There may be a reason for that. Research shows that more young people are having rough sex, which can include hair-pulling, spanking, choking, scratching, and slapping.
But the consent education college students get when they land on campus hasn’t caught up with this shift, experts say. Rough sexual experiences require asking for consent before introducing each new element. That may not be obvious to students.
Consent education — the talks and trainings colleges require for new students as a form of sexual-assault prevention — needs to keep up with the changing face of hookup culture, experts say. Failing to update the curriculum could leave students unprepared to navigate gray areas and could lead to physical injury or sexual assault.
The Evolution of Consent Education
Consent education has come a long way since Andy Thyrring was a college student in the 2000s. At the time, the guidance was, “Don’t walk alone, cover your drink, always carry your keys between your fingers,’” recalled Thyrring, a senior program manager in the Office of Education Solutions at the Metropolitan State University of Denver.
Colleges rushed to implement consent education in 2011, when the U.S. Department of Education directed them to take sexual-assault complaints more seriously or risk falling out of compliance with Title IX. “No means no” became a familiar chant on campus.

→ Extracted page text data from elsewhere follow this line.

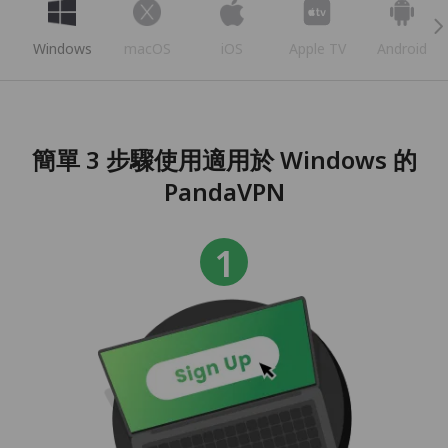
Windows
macOS
iOS
Apple TV
Android
簡單 3 步驟使用適用於 Windows 的
PandaVPN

According to Thyrring, colleges are now in the era of “enthusiastic consent.”
“We need to make sure that everybody wants to be there,” Thyrring said. “We are checking, and it’s not just a one off. We’ve added some complexity, I think, into what goes into ensuring consent is present.”
Today’s consent education often involves completing an online module or listening to a speaker at orientation. Peer educators may come into dorms to talk to students about consent and sexual assault.
But with so much to cover, and many students entering college without receiving sex education in high school, these trainings often do not approach the topic of rough sex.
“I think we need to really be willing to meet students where they are and understand the complexity of their lived experience to be able to have some of these edgier conversations. We need to have professionals who are equipped to talk about kink and BDSM,” said Thyrring, referring to bondage, discipline, sadism, and masochism, “to be able to talk about power dynamics, to be able to unpack assumptions and social norms.”
A Growing Phenomenon
In a 2021 survey of students at a large Midwestern university, 79 percent of respondents with a current sexual or romantic partner said they had engaged in rough sex. Thirteen percent said they did so “often.”
Debby Herbenick, a public-health professor at Indiana University at Bloomington and the lead researcher in the study, recommended that college health educators design sex education that reflects the kinds of sex college students are actually having. She said she isn’t aware of any colleges that have incorporated information on rough sex into their consent-education programming.
“This is particularly important in light of the fact that choking/strangulation appears to be increasing as part of sexual assaults,” Herbenick wrote in a 2021 study of young women’s experiences with choking during sex. “Young people may benefit from learning how to talk about and negotiate consent related to choking and also how to mitigate health risks if they choose to engage in choking.”
Students who engage in rough sex may experience injuries such as neck bruises, troubled breathing, and recurrent headaches, Herbenick said. Because those injuries can be delayed or invisible, people who injure their partners during rough sex but don’t see any immediate negative reactions may incorrectly assume their behaviors are safe.
Elizabeth Amoa-Awuah, director of violence-prevention training and education in the Consortium on Gender-Based Violence at the University of Arizona, said she has heard sexual-assault survivors talk about their assailants being shocked that they didn’t like a rough sexual experience because that’s what they had seen in porn.
“I would hope those media examples would include consensual elements,” Amoa-Awuah said. “And if they don’t demonstrate that, it makes it seem like sex without consent is a norm, which is not true.”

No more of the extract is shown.